Kumar linked domestic difficulties to outside shocks, noting Fiji’s economic vulnerability to global events and recent conflicts involving Iran and other nations. His remarks come after the Fiji Embassy in Jerusalem issued security advisories earlier this month amid heightened tensions in the Middle East, underscoring how international crises can have local consequences, the opposition said. Kumar additionally urged the government to fast-track assistance for flood victims and to waive market stall fees for affected vendors.

In a separate right-of-reply, Opposition MP Sachida Nand focused on the uneven distribution of economic gains and the need for institutional reform to lift rural and maritime communities. Nand stressed that policies must ensure growth translates into jobs and opportunity across all regions, and he outlined measures he said would help — from policy reforms and stakeholder partnerships to stronger institutions supporting micro, small and medium enterprises.

Nand pointed to concrete areas for reform. He noted the collapse of Fiji’s cooperative movement from more than 2,000 entities to fewer than 300 by 2022, calling for a modernised cooperative law and a national cooperative policy that prioritises youth, women and technology to boost local production and market access. He also highlighted recent initiatives such as the Access to Business Funding Act, financial literacy programmes and the Fiji Investment Corporation Limited’s support for small businesses, cooperatives and youth- and women-led ventures.

The opposition MP also welcomed signs of industrial revival, noting that farmers in the revived copra sector are now earning in excess of US$2,000 a tonne — a figure he presented as evidence that targeted interventions can restore neglected industries. Nand urged colleagues across the House to ensure reforms in standards, trade measures and digital services — including streamlined business registration and building permit systems — translate into tangible reductions in barriers for small vendors, carpenters, retailers and digital entrepreneurs.

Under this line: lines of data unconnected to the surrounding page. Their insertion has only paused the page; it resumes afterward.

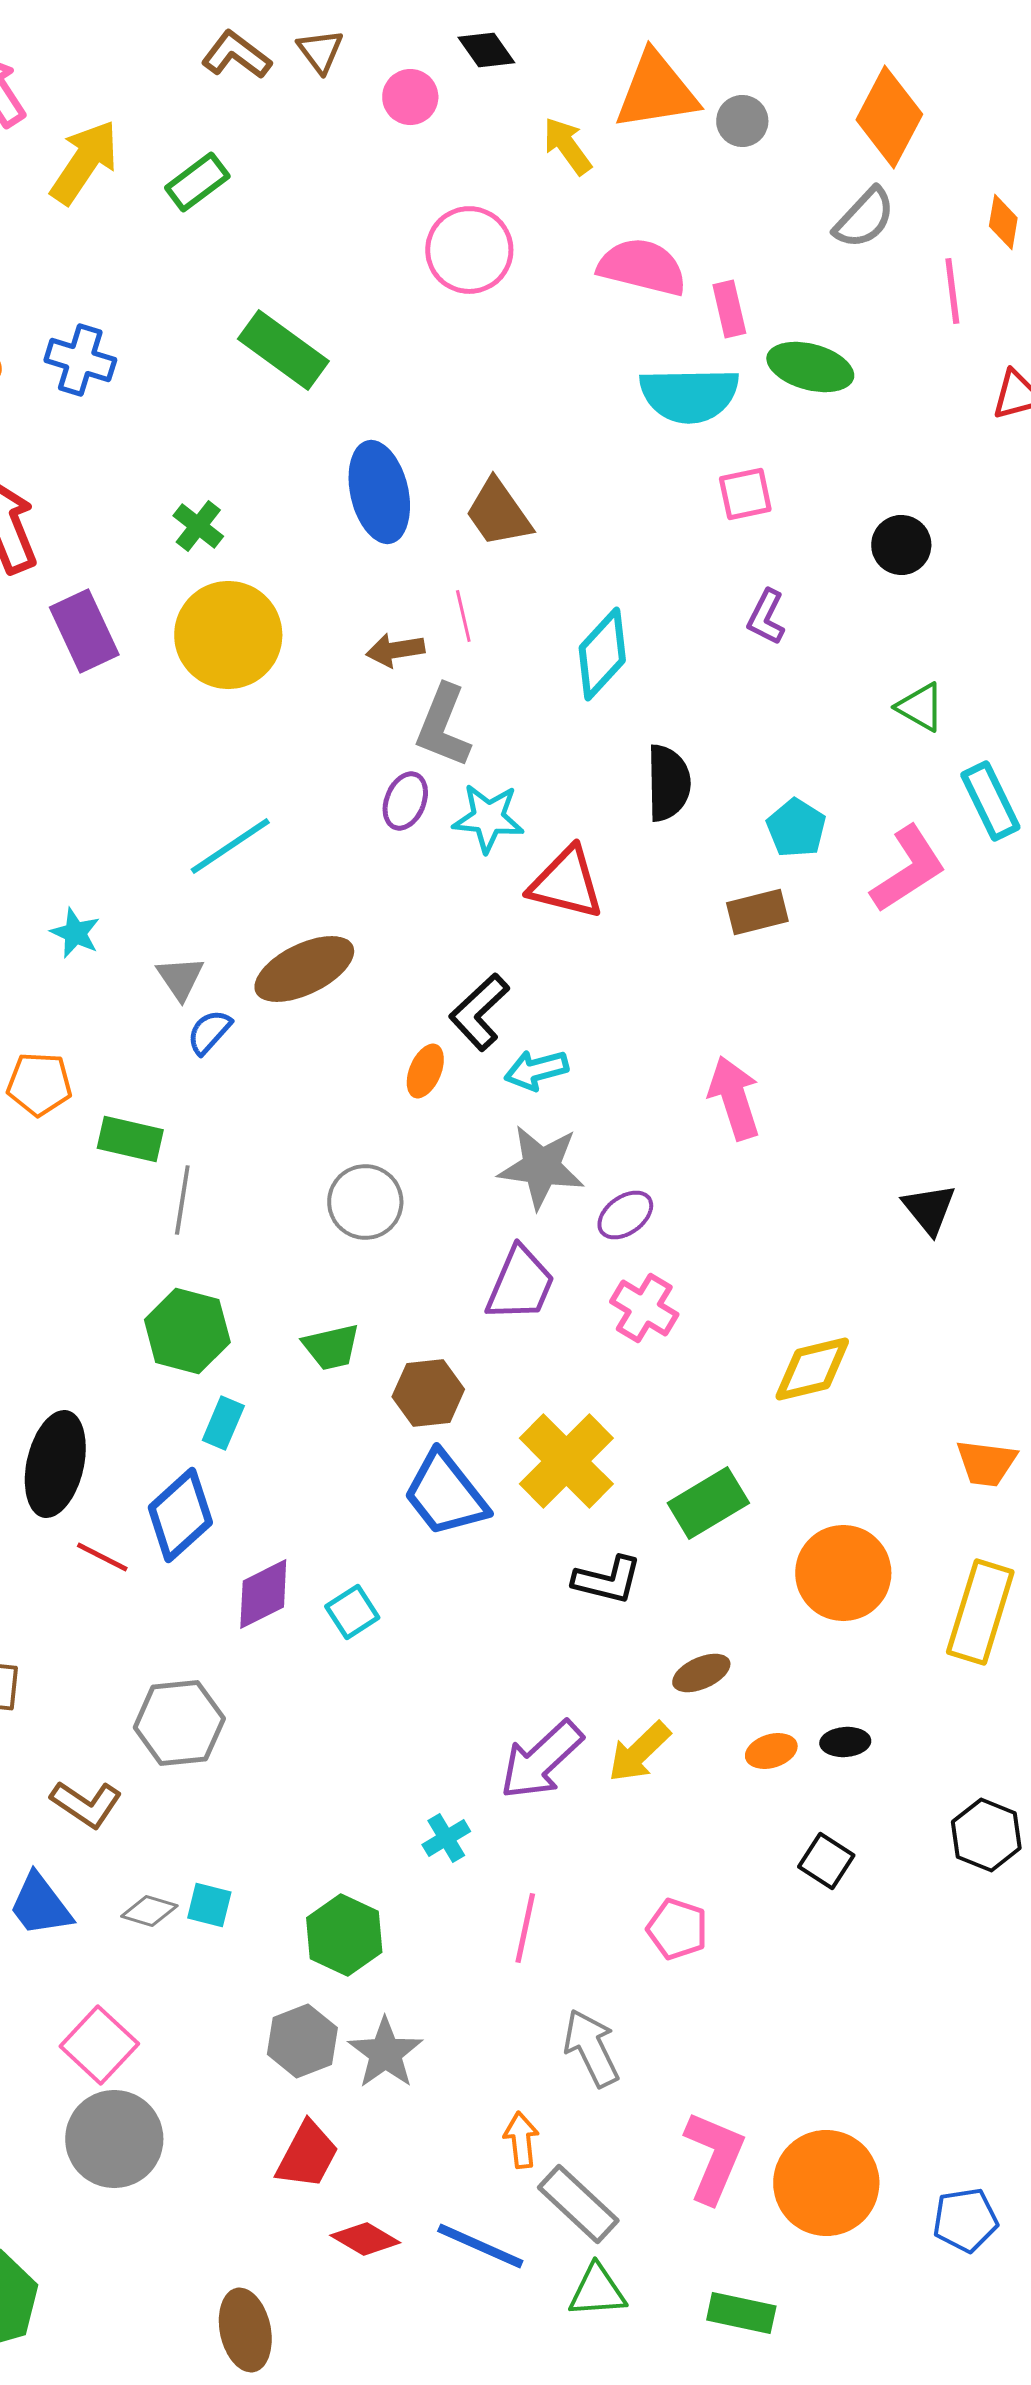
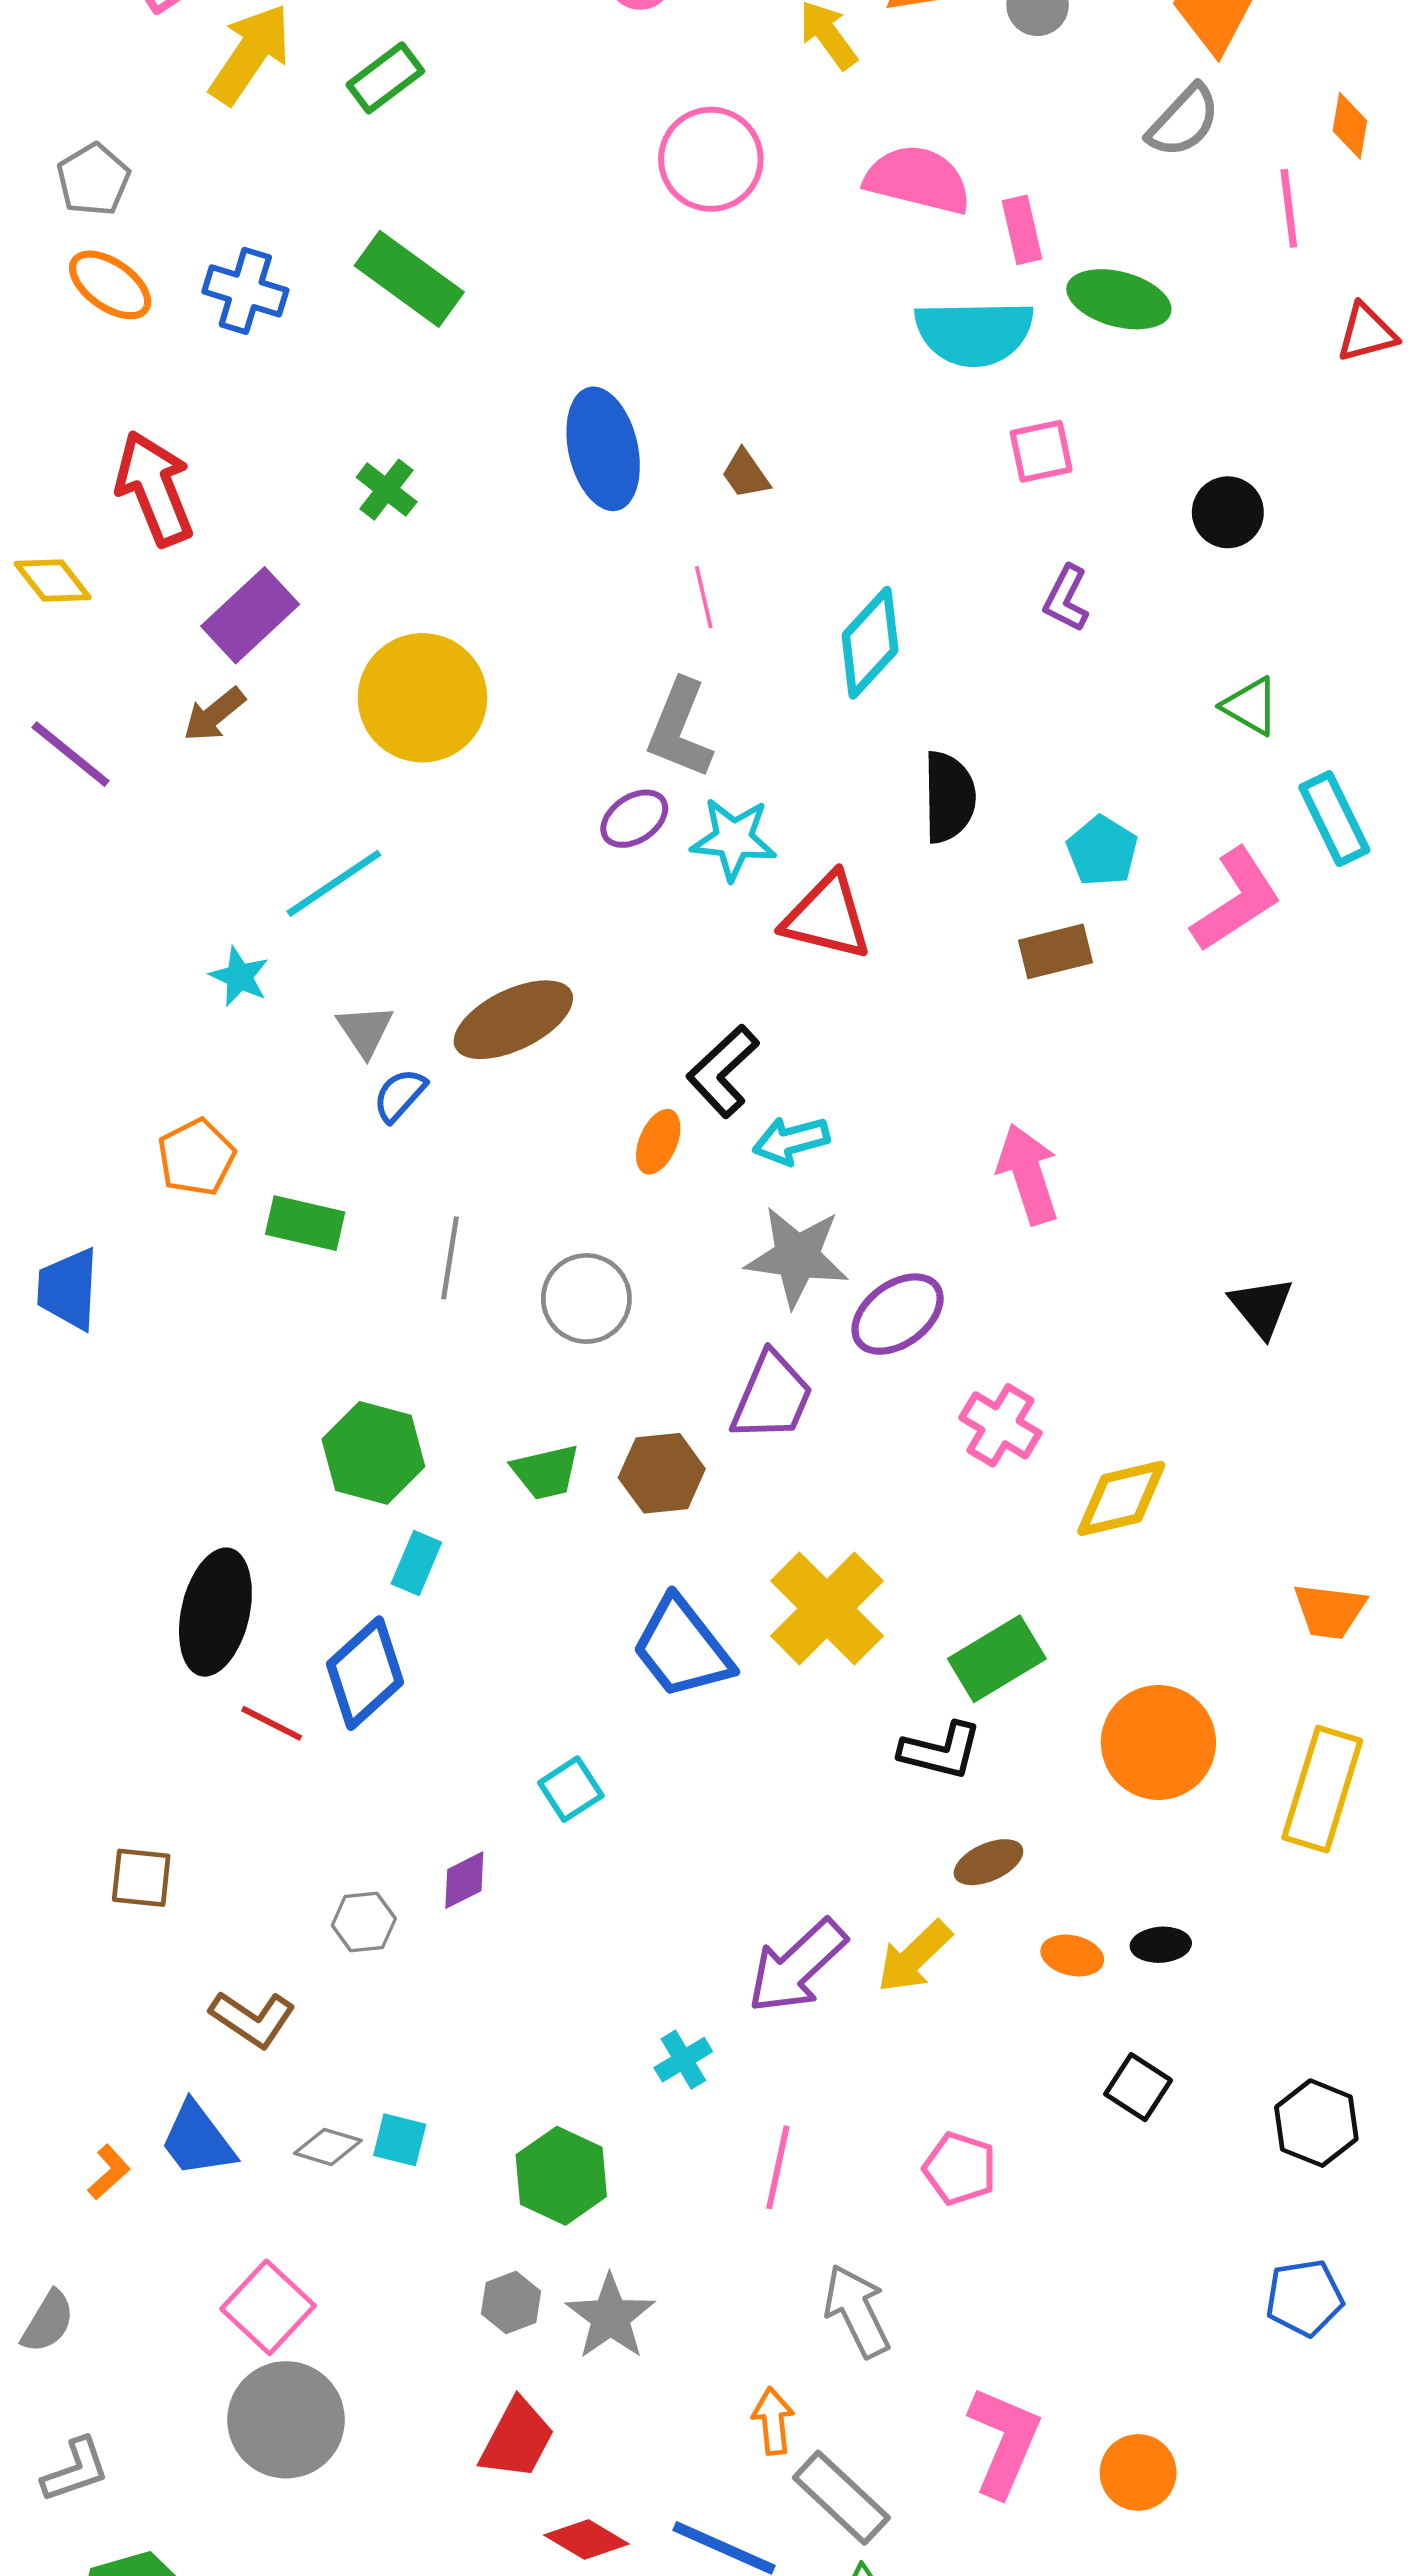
green rectangle: (283, 350) -> (409, 279), moved
brown trapezoid: (498, 513) -> (746, 474), size x0.6
purple rectangle: (84, 631) -> (250, 615), turned 72
yellow circle: (228, 635) -> (422, 698), moved
brown arrow: (395, 650) -> (214, 715), moved, turned -30
purple ellipse: (405, 801) -> (634, 819), turned 34
cyan line: (230, 846) -> (334, 883), moved
orange pentagon: (39, 1084) -> (196, 1157), turned -30
gray line: (182, 1200) -> (450, 1258), moved
purple ellipse: (625, 1215) -> (898, 1314), size x1.4
pink cross: (644, 1308) -> (1000, 1425), moved
brown hexagon: (428, 1393) -> (662, 1473), moved
black L-shape: (607, 1580) -> (941, 1751), moved
purple diamond: (263, 1594) -> (464, 1880), moved, size x0.7
gray hexagon: (179, 1723) -> (364, 1922), size x0.6
orange ellipse: (771, 1751) -> (1072, 1956), turned 30
black hexagon: (986, 1835) -> (1316, 2123), moved
gray hexagon: (302, 2041) -> (511, 2303), size x0.7
orange circle: (826, 2183) -> (1138, 2472), size x0.6
blue pentagon: (965, 2220) -> (1304, 2298), moved

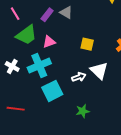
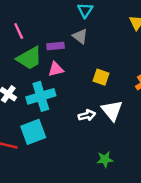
purple rectangle: (47, 15) -> (55, 46), moved, turned 40
cyan square: (52, 91) -> (33, 132), moved
green star: (83, 111) -> (105, 159), moved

The exchanges mark a sharpened opposition push to spotlight social and economic pressures on households and communities, and to frame those pressures as problems requiring cross-party solutions rather than partisan point-scoring. The government has not yet offered a formal response to the Opposition’s call for a unity government; ministers have previously defended current programmes aimed at boosting investment and social support. With MPs from the Opposition tabling policy-focused critiques and specific sectoral proposals, the debate now raises the pressure on the executive to set out how it will address the HIV outbreak, crime and widening gaps in the benefits of economic growth.